**Material to process**:
▼
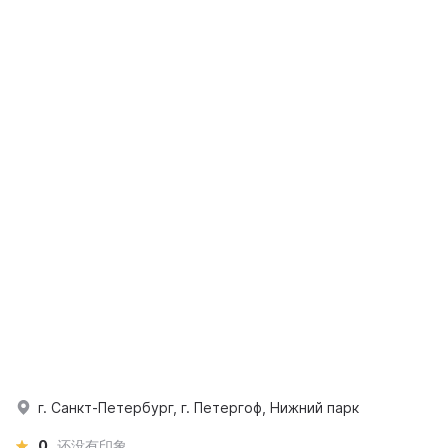
г. Санкт-Петербург, г. Петергоф, Нижний парк
0
还没有印象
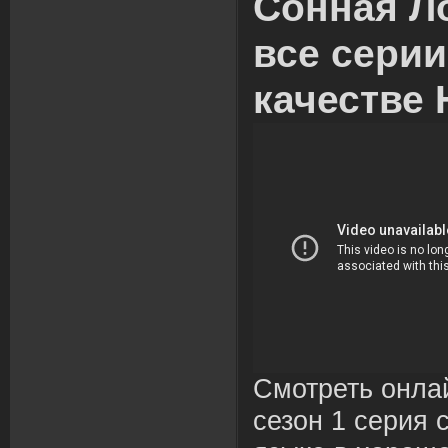
Сонная Л
все сери
качестве 
Смотреть онла
сезон 1 серия 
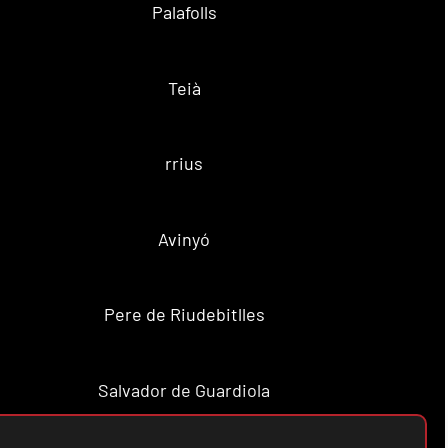
Palafolls
Teià
rrius
Avinyó
Pere de Riudebitlles
Salvador de Guardiola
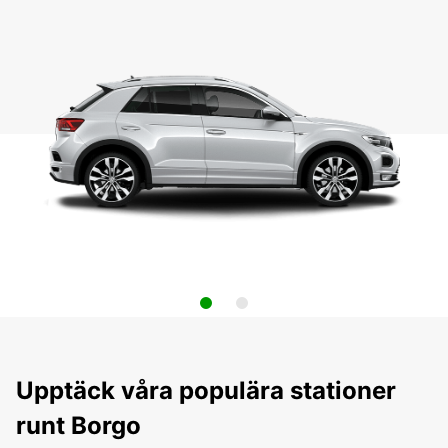
Upptäck våra populära stationer
runt Borgo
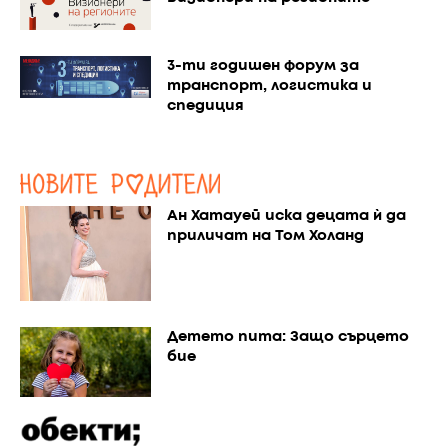
3-ти годишен форум за
транспорт, логистика и
спедиция
Ан Хатауей иска децата ѝ да
приличат на Том Холанд
Детето пита: Защо сърцето
бие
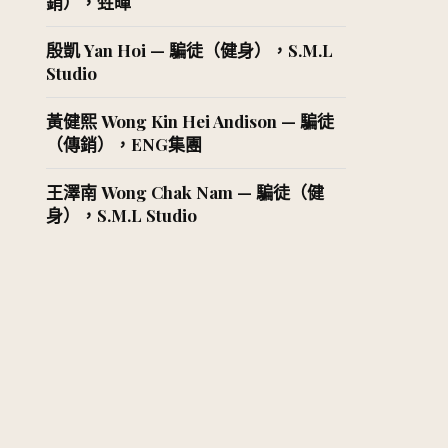
銷），甡暉
殷凱 Yan Hoi — 騙徒（健身），S.M.L
Studio
黃健熙 Wong Kin Hei Andison — 騙徒
（傳銷），ENG集團
王澤南 Wong Chak Nam — 騙徒（健
身），S.M.L Studio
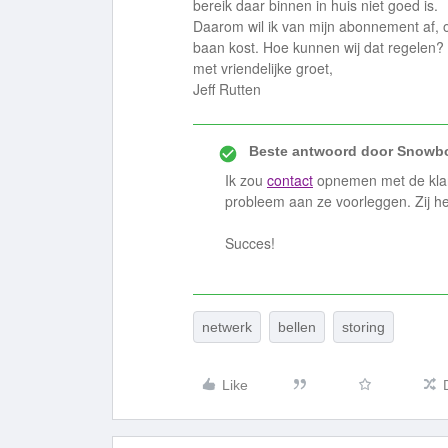
bereik daar binnen in huis niet goed is.
Daarom wil ik van mijn abonnement af, 
baan kost. Hoe kunnen wij dat regelen?
met vriendelijke groet,
Jeff Rutten
Beste antwoord door
Snowbo
Ik zou
contact
opnemen met de klant
probleem aan ze voorleggen. Zij h
Succes!
netwerk
bellen
storing
Like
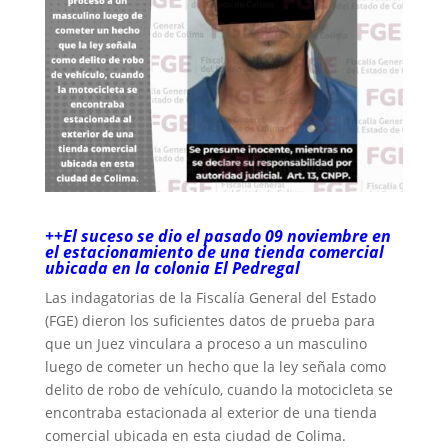
++El suceso se dio el pasado 09 noviembre en
el estacionamiento de una tienda comercial
ubicada en la colonia El Pedregal
Las indagatorias de la Fiscalía General del Estado
(FGE) dieron los suficientes datos de prueba para
que un Juez vinculara a proceso a un masculino
luego de cometer un hecho que la ley señala como
delito de robo de vehículo, cuando la motocicleta se
encontraba estacionada al exterior de una tienda
comercial ubicada en esta ciudad de Colima.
▲
In the copy, keep every line of the data above exactly and drop each picture.

**Result below**:
г. Санкт-Петербург, г. Петергоф, Нижний парк
0
还没有印象
Сонная Л
все сери
качестве 
Смотреть онла
сезон 1 серия 
Palafolls
Teià
rrius
Avinyó
Pere de Riudebitlles
Salvador de Guardiola
Upptäck våra populära stationer
runt Borgo
3-ти годишен форум за
транспорт, логистика и
спедиция
Ан Хатауей иска децата ѝ да
приличат на Том Холанд
Детето пита: Защо сърцето
бие
銷），甡暉
殷凱 Yan Hoi — 騙徒（健身），S.M.L
Studio
黃健熙 Wong Kin Hei Andison — 騙徒
（傳銷），ENG集團
王澤南 Wong Chak Nam — 騙徒（健
身），S.M.L Studio
bereik daar binnen in huis niet goed is.
Daarom wil ik van mijn abonnement af, 
baan kost. Hoe kunnen wij dat regelen?
met vriendelijke groet,
Jeff Rutten
Beste antwoord door
Snowbo
Ik zou
contact
opnemen met de klant
probleem aan ze voorleggen. Zij h
Succes!
netwerk
bellen
storing
Like
++El suceso se dio el pasado 09 noviembre en
el estacionamiento de una tienda comercial
ubicada en la colonia El Pedregal
Las indagatorias de la Fiscalía General del Estado
(FGE) dieron los suficientes datos de prueba para
que un Juez vinculara a proceso a un masculino
luego de cometer un hecho que la ley señala como
delito de robo de vehículo, cuando la motocicleta se
encontraba estacionada al exterior de una tienda
comercial ubicada en esta ciudad de Colima.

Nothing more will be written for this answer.